Perjalanan I
Yang terlihat olehku saat itu adalah butir butir air yang terus menerus tergelincir angin dan waktu yang saling berebut untuk maju terburu buru, dan jalanan basah yang berkilau merah karena lampu berbagai kendaraan yang mencoba seperti angin dan waktu itu, yang terus berebut untuk maju terburu buru.
Dan saat itu, hanya ada aku, kau, perempuan tulus sahabatku yang juga saudaramu itu, dan supir yang terdiam memaku kepada jalan yang kutahu sangat cepat berujung, yang tak tahu, kalau tiap beberapa mil aku mengucapkan doa agar jalan kami tak berujung, seperti jalan yang ditapaki air, jalan yang dilalui angin, dan jalan sakralnya waktu.
Saat itu, kau juga diam, memeluk tas yang selalu tampak berat, yang tampak kuat, yang selalu menjadi pertanyaanku tiap malam dan pernah juga menjadi bagian mimpiku sekali atau dua kali. Dan saat itu, aku ingin memelukmu. Kau pasti takkan pernah tahu itu.
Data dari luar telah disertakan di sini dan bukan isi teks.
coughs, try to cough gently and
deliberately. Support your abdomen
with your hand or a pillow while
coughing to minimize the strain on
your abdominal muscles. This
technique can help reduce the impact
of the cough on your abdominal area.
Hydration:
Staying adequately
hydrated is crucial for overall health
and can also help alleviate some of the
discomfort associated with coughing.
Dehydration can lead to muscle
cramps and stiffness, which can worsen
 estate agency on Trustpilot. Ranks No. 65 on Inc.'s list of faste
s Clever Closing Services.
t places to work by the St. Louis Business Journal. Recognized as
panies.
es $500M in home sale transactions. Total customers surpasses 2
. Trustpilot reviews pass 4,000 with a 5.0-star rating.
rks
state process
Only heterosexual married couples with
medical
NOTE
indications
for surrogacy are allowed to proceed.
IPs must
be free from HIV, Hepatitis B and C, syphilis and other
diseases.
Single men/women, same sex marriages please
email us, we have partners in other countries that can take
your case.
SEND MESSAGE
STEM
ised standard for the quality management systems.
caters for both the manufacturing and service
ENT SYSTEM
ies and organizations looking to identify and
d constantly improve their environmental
Kaca yang membatasi kami dengan hujan itu selalu dingin, dan aku menyandarkan kepalaku disana.
Dari pantulan kaca, aku melihat bahwa kami juga dibatasi, seperti kami yang dibatasi dengan hujan.
Seperti kami dibatasi dengan hujan.
Seperti kau dibatasi denganku.
Kau yang tak ingin kehujanan dan kedinginan, dan aku yang tak ingin kau kehujanan dan kedinginan.
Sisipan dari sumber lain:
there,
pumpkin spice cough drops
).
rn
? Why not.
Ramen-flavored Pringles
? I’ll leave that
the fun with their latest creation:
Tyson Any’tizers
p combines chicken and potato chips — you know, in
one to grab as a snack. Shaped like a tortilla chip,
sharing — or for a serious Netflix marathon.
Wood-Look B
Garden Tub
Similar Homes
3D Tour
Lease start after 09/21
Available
Jalan semakin gelap dan tak berujung, kelihatannya.
Namun, aku mengenal jalan ini, jalan basah berbatu yang mengingatkanku tentang hatiku sendiri,
Ujung perjalanan ini sudah mendekati akhir.
Aku memulai pembicaraan dengan perempuan tulus sahabatku yang juga saudaramu, sebut saja gadis itu Kayu Manis, dan dalam perjalanan ini juga, kau kusebut Malam, karena dalam hidupku hanya malam yang bisa membuatku begitu bahagia dan begitu terluka pada saat bersamaan, memberikanku kejujuran paling pahit dan kebohongan paling manis.
Dan kau, Malam, tertawa menikmati percakapan itu.
Itu percakapan yang singkat.
Jalan pun makin mendekati ujung, dan hujan sudah berhenti.Dan aku sadar, sejak tadi kau yang memberikan arah menuju rumahku. Apa batas itu mau memberikan celah yang bisa kupecah?
Kami berhenti, hujan sudah berhenti.
Aku turun dan berlari kecil menuju rumah. Sampai aku sadar, aku tak lagi bisa merasakan apa apa.
Malam seharusnya dingin, gelap. Sampai, tetes tetes hujan meresap dalam tubuhku.
Kutahu, perjalanan itu sepertinya belum mencapai ujung.
Karena jiwaku tertinggal, duduk, menyandarkan kepala ke kaca yang dingin itu.
Menatap bayang bayang dan mengira ngira,
Apa batas itu mau memberikan celah yang bisa dipecah?